Serum Glycoprotein Biomarker Discovery and Qualification Pipeline Reveals Novel Diagnostic Biomarker Candidates for Esophageal Adenocarcinoma.

We report an integrated pipeline for efficient serum glycoprotein biomarker candidate discovery and qualification that may be used to facilitate cancer diagnosis and management. The discovery phase used semi-automated lectin magnetic bead array (LeMBA)-coupled tandem mass spectrometry with a dedicated data-housing and analysis pipeline; GlycoSelector (http://glycoselector.di.uq.edu.au).

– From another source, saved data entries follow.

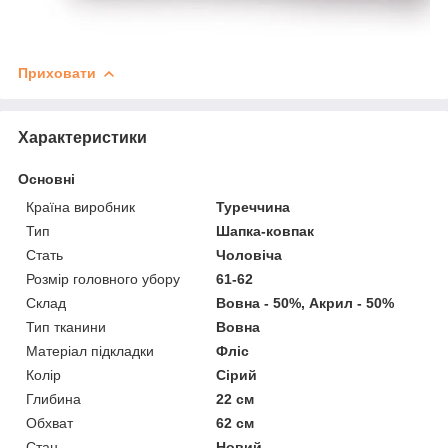
Приховати
Характеристики
Основні
Країна виробник
Туреччина
Тип
Шапка-ковпак
Стать
Чоловіча
Розмір головного убору
61-62
Склад
Вовна - 50%, Акрил - 50%
Тип тканини
Вовна
Матеріал підкладки
Фліс
Колір
Сірий
Глибина
22 см
Обхват
62 см
Стан
Новий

The qualification phase used lectin magnetic bead array-multiple reaction monitoring-mass spectrometry incorporating an interactive web-interface, Shiny mixOmics (http://mixomics-projects.di.uq.edu.au/Shiny), for univariate and multivariate statistical analysis. Relative quantitation was performed by referencing to a spiked-in glycoprotein, chicken ovalbumin. We applied this workflow to identify diagnostic biomarkers for esophageal adenocarcinoma (EAC), a life threatening malignancy with poor prognosis in the advanced setting. EAC develops from metaplastic condition Barrett's esophagus (BE). Currently diagnosis and monitoring of at-risk patients is through endoscopy and biopsy, which is expensive and requires hospital admission. Hence there is a clinical need for a noninvasive diagnostic biomarker of EAC. In total 89 patient samples from healthy controls, and patients with BE or EAC were screened in discovery and qualification stages. Of the 246 glycoforms measured in the qualification stage, 40 glycoforms (as measured by lectin affinity) qualified as candidate serum markers. The top candidate for distinguishing healthy from BE patients' group was Narcissus pseudonarcissus lectin (NPL)-reactive Apolipoprotein B-100 (p value = 0.0231; AUROC = 0.71); BE versus EAC, Aleuria aurantia lectin (AAL)-reactive complement component C9 (p value = 0.0001; AUROC = 0.85); healthy versus EAC, Erythroagglutinin Phaseolus vulgaris (EPHA)-reactive gelsolin (p value = 0.0014; AUROC = 0.80). A panel of 8 glycoforms showed an improved AUROC of 0.94 to discriminate EAC from BE. Two biomarker candidates were independently verified by lectin magnetic bead array-immunoblotting, confirming the validity of the relative quantitation approach. Thus, we have identified candidate biomarkers, which, following large-scale clinical evaluation, can be developed into diagnostic blood tests. A key feature of the pipeline is the potential for rapid translation of the candidate biomarkers to lectin-immunoassays.